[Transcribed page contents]

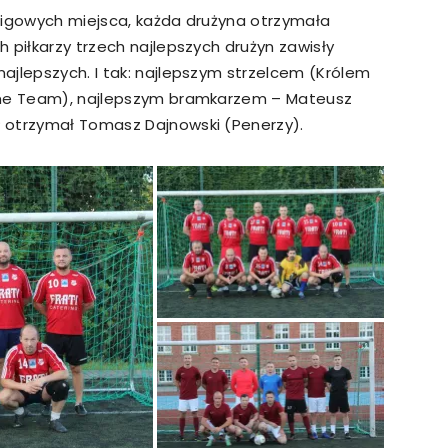
ligowych miejsca, każda drużyna otrzymała
 piłkarzy trzech najlepszych drużyn zawisły
ajlepszych. I tak: najlepszym strzelcem (Królem
reme Team), najlepszym bramkarzem – Mateusz
 otrzymał Tomasz Dajnowski (Penerzy).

Exercise goal: Which lines in the records above contain the word "najlepszym"? Return each of them.

Finished exercise:
ajlepszych. I tak: najlepszym strzelcem (Królem
reme Team), najlepszym bramkarzem – Mateusz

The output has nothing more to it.